Welcome to Hot Pod, a newsletter about podcasts. This is Issue Fifty-Seven, published January 26, 2016.
Strap yourselves in, folks. There’s a crap ton of news this week, so much so that I was happy I got blizzard-ed in this weekend. Let’s boogie.
How Recode approaches podcasts. There was a time in my very short and very not-good attempt at a tech journalism career where all I ever wanted was to be Kara Swisher. What’s not to like? The no-nonsense persona, the scoops, the Aviators, the well cultivated network of spies all across the tech industry — in a press that’s thick with fresh blood, Swisher was a north star as far as solid tech reporting goes.
Which is all a roundabout way to say that I’m a big fan of the podcasts she’s been doing with Recode, the tech news site she started with Walt Mossberg and sold to Vox Media last summer.
The publication currently has three podcasts on offer: (1) Recode Decode, a podcast where Swisher and senior editor Peter Kafka trade off on conducting close interviews with tech and media bigwigs; (2) Recode Replay, which is essentially an archive of the on-stage interviews that take place during the publication’s (highly lucrative) conferences; and, now, (3) Too Embarrassed To Ask, a recently launched show where Swisher and The Verge’s Lauren Goode answer listener questions about technology. Too Embarrassed To Ask, currently in its third episode, was initially developed as a “reviews” segment that was attached as a tail-end segment to Recode Decode, but was ultimately spun out into its own show following positive internal response.

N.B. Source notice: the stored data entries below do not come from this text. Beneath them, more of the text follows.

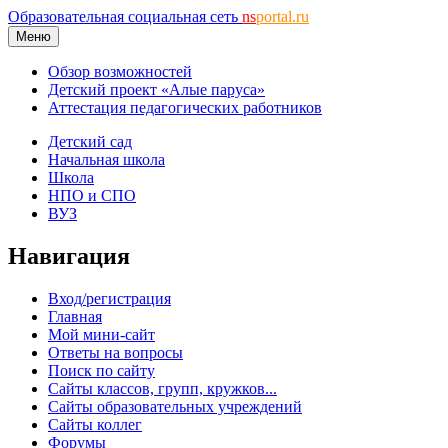
Образовательная социальная сеть
ns
portal.ru
Меню
Обзор возможностей
Детский проект «Алые паруса»
Аттестация педагогических работников
Детский сад
Начальная школа
Школа
НПО и СПО
ВУЗ
Навигация
Вход/регистрация
Главная
Мой мини-сайт
Ответы на вопросы
Поиск по сайту
Сайты классов, групп, кружков...
Сайты образовательных учреждений
Сайты коллег
Форумы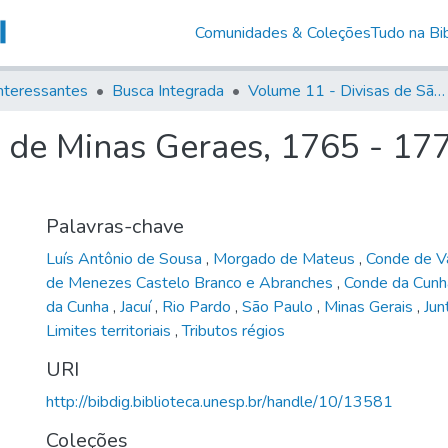
Comunidades & Coleções
Tudo na Bib
nteressantes
Busca Integrada
Volume 11 - Divisas de São Paulo e Minas Gerais
de Minas Geraes, 1765 - 177
Palavras-chave
Luís Antônio de Sousa
,
Morgado de Mateus
,
Conde de V
de Menezes Castelo Branco e Abranches
,
Conde da Cun
da Cunha
,
Jacuí
,
Rio Pardo
,
São Paulo
,
Minas Gerais
,
Jun
Limites territoriais
,
Tributos régios
URI
http://bibdig.biblioteca.unesp.br/handle/10/13581
Coleções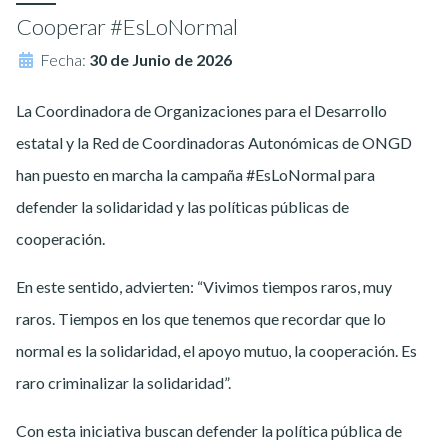
Cooperar #EsLoNormal
Fecha:
30 de Junio de 2026
La Coordinadora de Organizaciones para el Desarrollo
estatal y la Red de Coordinadoras Autonómicas de ONGD
han puesto en marcha la campaña #EsLoNormal para
defender la solidaridad y las políticas públicas de
cooperación.
En este sentido, advierten: “Vivimos tiempos raros, muy
raros. Tiempos en los que tenemos que recordar que lo
normal es la solidaridad, el apoyo mutuo, la cooperación. Es
raro criminalizar la solidaridad”.
Con esta iniciativa buscan defender la política pública de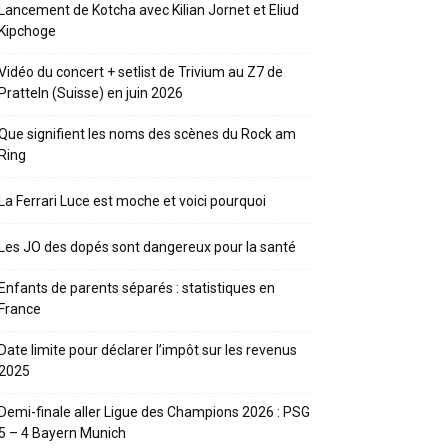
Lancement de Kotcha avec Kilian Jornet et Eliud
Kipchoge
Vidéo du concert + setlist de Trivium au Z7 de
Pratteln (Suisse) en juin 2026
Que signifient les noms des scènes du Rock am
Ring
La Ferrari Luce est moche et voici pourquoi
Les JO des dopés sont dangereux pour la santé
Enfants de parents séparés : statistiques en
France
Date limite pour déclarer l’impôt sur les revenus
2025
Demi-finale aller Ligue des Champions 2026 : PSG
5 – 4 Bayern Munich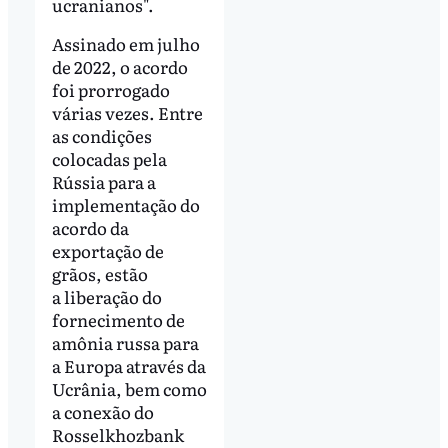
ucranianos".
Assinado em julho
de 2022, o acordo
foi prorrogado
várias vezes. Entre
as condições
colocadas pela
Rússia para a
implementação do
acordo da
exportação de
grãos, estão
a liberação do
fornecimento de
amônia russa para
a Europa através da
Ucrânia, bem como
a conexão do
Rosselkhozbank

Decode, as one would imagine, is what I want to talk about right now. The show works extremely well because it feels like a direct extension of the team’s reporting — it’s voicey, it’s interrogatory, and it’s deeply fixated on individuals. Much like the better pieces of reporting that come out of the site, and very much like the Recode’s live conferences that have become roughly synonymous with the concept of “live journalism.” For these reasons, Recode Decode is the best expression of what happens when you match journalism with the podcast medium, and while I understand it to be one of many ways in which a publication can effectively utilize the medium, it is certainly the configuration that makes the best use of a publication’s existing talent assets. (As opposed to something like The New Yorker Radio Hour, which, while perfectly enjoyable, clearly puts its editorial staffers in a position where they audibly struggle against the medium.)
“Of course, any revenue add is great for any company,” Recode podcast producer Eric Johnson wrote to me when I asked about the Recode team’s expectations with the podcast. “But our goal was to give our existing audience a new place to connect with the news through us — and to build a new audience. Podcasts are a great medium for reaching people who are on the go and may not always have the time to sit and read.” Johnson, who cohosts a podcast on the side called Giant Geek vs. Mega n00b, also highlighted the significance of Recode’s voice being unified across all platforms. “It works on Recode.net, and it works on stage; the voice is one of the things that helps make those more than ordinary interviews, and something we knew our readers would love to listen to,” he wrote.All right, so that’s all the high level stuff. Here’s the meaty minutiae: For production, sales, and distribution support, Recode teamed up with DGital Media, something of an on-demand audio services company with a leadership team that’s made of former Westwood One and NBC Sports Radio folks. For hosting (and presumably monetization) technology, the site went with Art19, which I talked about last week.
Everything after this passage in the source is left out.